REQUIREMENT -
Among the entries below, how many lines hold "abuztua"? Only the number is wanted.

Page images and extracted text
· · · · · · ·

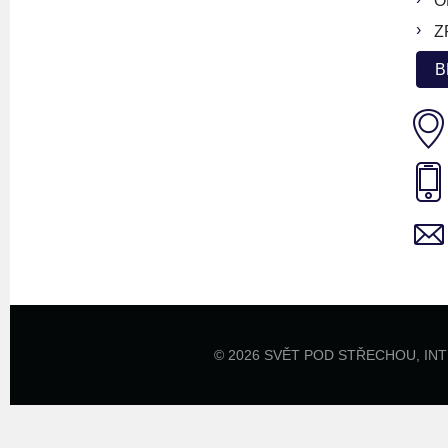
O
Z
B
© 2026 SVĚT POD STŘECHOU,
IN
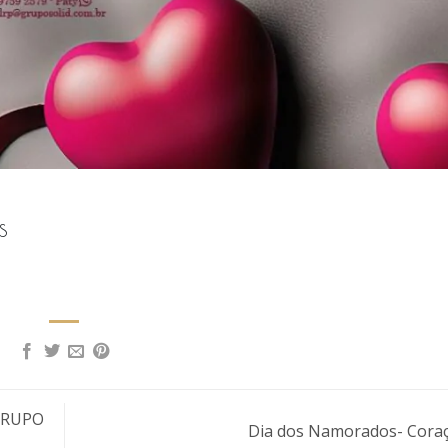
s
GRUPO
Dia dos Namorados- Cora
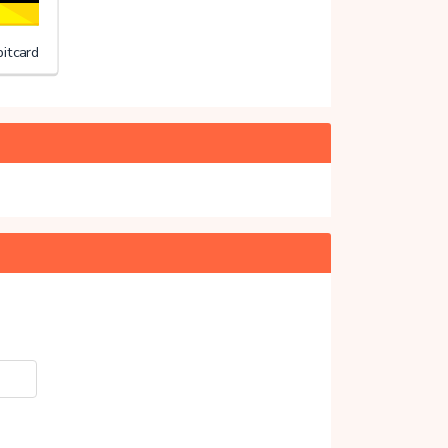
itcard
20%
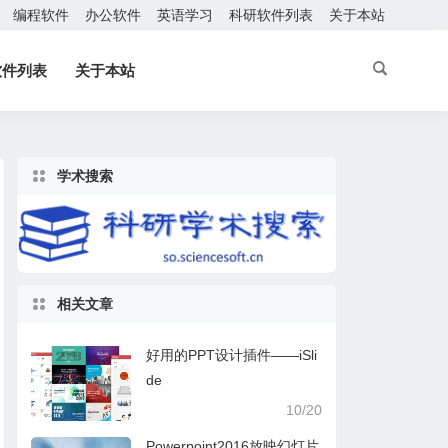
编程软件
办公软件
英语学习
科研软件列表
关于本站
软件列表
关于本站
学术搜索
相关文章
好用的PPT设计插件——iSli
de
10/20
Powerpoint2016放映幻灯片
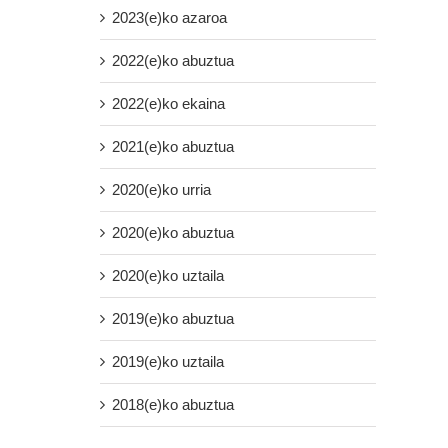
2023(e)ko azaroa
2022(e)ko abuztua
2022(e)ko ekaina
2021(e)ko abuztua
2020(e)ko urria
2020(e)ko abuztua
2020(e)ko uztaila
2019(e)ko abuztua
2019(e)ko uztaila
2018(e)ko abuztua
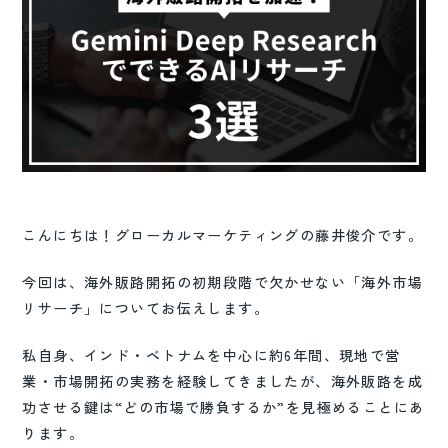
こんにちは！グローカルマーケティングの藤井俊介です。
今回は、海外販路開拓の初期段階で欠かせない「海外市場
リサーチ」についてお伝えします。
私自身、インド・ベトナムを中心に約6年間、現地で営
業・市場開拓の実務を経験してきましたが、海外販路を成
功させる鍵は“どの市場で勝負するか”を見極めることにあ
ります。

· · · · · · ·

SOLUTION TO THIS TASK -
5